TASK DETAILS — Give the data below again exactly as written, but without the pictures.

RECORDS PROVIDED —

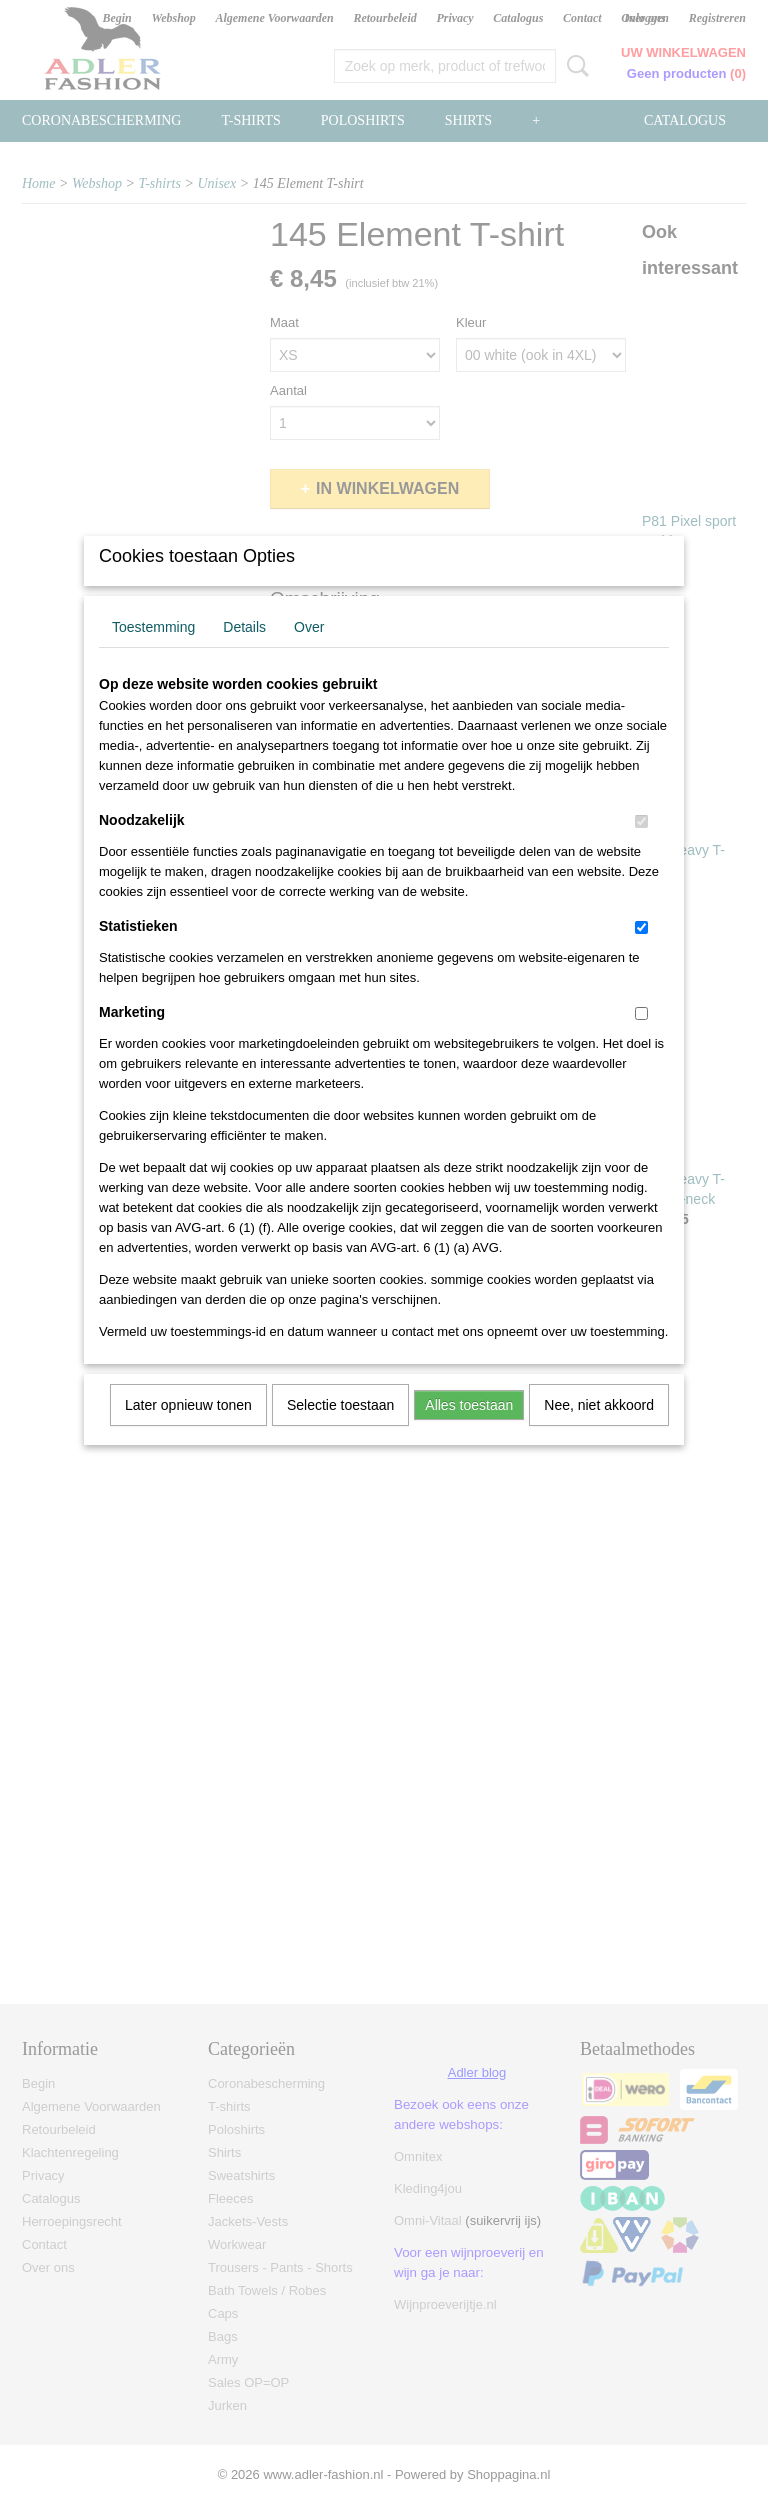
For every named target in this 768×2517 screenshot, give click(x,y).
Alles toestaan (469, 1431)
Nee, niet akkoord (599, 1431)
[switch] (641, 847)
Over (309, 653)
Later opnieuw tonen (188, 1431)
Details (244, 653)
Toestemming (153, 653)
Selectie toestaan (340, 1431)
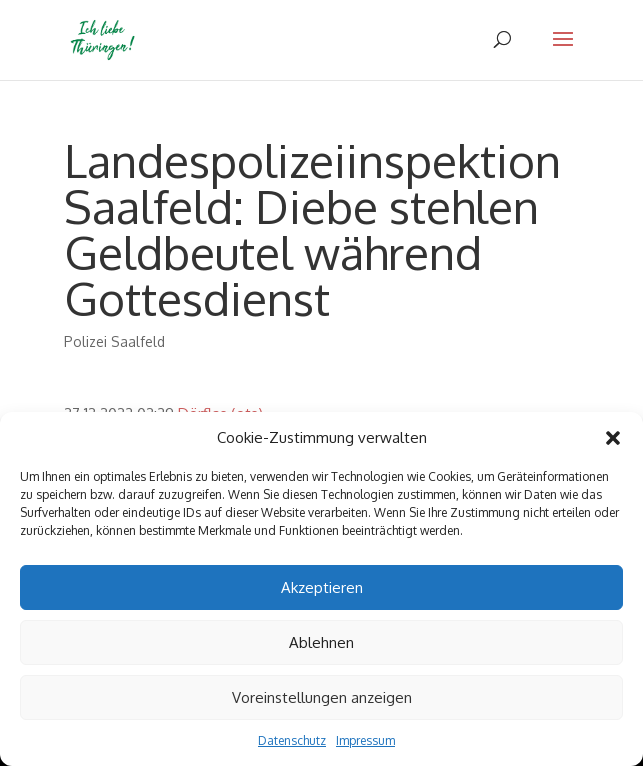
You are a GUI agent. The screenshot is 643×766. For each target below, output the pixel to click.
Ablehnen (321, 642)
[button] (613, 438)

ANSWER BELOW —
For every named target in this 768×2517 screenshot, give click(x,y).
Alles toestaan (469, 1431)
Nee, niet akkoord (599, 1431)
[switch] (641, 847)
Over (309, 653)
Later opnieuw tonen (188, 1431)
Details (244, 653)
Toestemming (153, 653)
Selectie toestaan (340, 1431)
You are a GUI agent. The screenshot is 643×766. For each target below, output the pixel to click.
Ablehnen (321, 642)
[button] (613, 438)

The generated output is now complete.